*Records for processing*.
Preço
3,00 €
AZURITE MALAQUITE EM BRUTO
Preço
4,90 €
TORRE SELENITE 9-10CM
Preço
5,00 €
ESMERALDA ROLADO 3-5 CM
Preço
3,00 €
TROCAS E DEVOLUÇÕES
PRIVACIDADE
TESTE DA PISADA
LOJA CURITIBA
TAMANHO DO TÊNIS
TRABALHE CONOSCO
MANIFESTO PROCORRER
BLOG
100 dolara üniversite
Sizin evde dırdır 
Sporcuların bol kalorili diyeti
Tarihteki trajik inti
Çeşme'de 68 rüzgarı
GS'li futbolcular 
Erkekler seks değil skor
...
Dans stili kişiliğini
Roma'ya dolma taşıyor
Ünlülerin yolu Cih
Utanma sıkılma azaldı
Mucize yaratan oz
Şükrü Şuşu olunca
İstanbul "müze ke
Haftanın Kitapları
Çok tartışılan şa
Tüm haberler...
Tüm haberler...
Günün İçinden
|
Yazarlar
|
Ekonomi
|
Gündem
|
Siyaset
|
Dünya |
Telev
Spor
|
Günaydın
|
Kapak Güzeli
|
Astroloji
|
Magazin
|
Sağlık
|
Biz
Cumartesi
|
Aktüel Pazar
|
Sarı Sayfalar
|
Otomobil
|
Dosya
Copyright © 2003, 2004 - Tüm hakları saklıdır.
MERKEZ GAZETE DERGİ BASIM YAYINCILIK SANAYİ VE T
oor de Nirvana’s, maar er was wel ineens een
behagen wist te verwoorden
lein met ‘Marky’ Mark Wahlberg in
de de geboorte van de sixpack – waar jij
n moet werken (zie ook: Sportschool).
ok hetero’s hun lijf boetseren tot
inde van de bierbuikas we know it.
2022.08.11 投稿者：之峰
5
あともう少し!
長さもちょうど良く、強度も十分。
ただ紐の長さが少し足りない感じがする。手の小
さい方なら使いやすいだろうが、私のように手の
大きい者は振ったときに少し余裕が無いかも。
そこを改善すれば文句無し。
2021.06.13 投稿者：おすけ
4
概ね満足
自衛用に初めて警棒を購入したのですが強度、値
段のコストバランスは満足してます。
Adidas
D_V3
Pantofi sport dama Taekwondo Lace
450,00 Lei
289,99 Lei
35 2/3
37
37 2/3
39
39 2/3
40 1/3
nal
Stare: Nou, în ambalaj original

*What to work on*.
Within the listing above, extract exactly the lines from the line with "MANIFESTO PROCORRER" to the line with "Mucize yaratan oz", the two named lines included, and no others.

*Your solution*.
MANIFESTO PROCORRER
BLOG
100 dolara üniversite
Sizin evde dırdır 
Sporcuların bol kalorili diyeti
Tarihteki trajik inti
Çeşme'de 68 rüzgarı
GS'li futbolcular 
Erkekler seks değil skor
...
Dans stili kişiliğini
Roma'ya dolma taşıyor
Ünlülerin yolu Cih
Utanma sıkılma azaldı
Mucize yaratan oz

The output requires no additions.